= Beginning of Section =

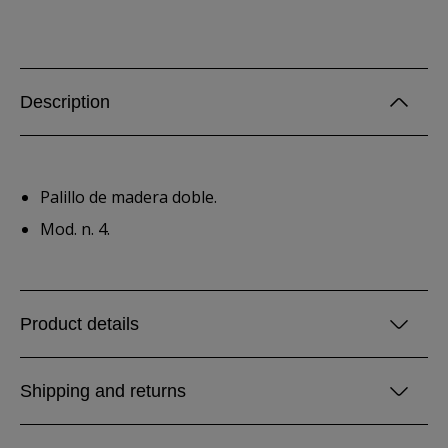
Description
Palillo de madera doble.
Mod. n. 4.
Product details
Shipping and returns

= End of Section =

» What is required
Write out the material exactly, excluding pictures.

» Answer for the task
Description
Palillo de madera doble.
Mod. n. 4.
Product details
Shipping and returns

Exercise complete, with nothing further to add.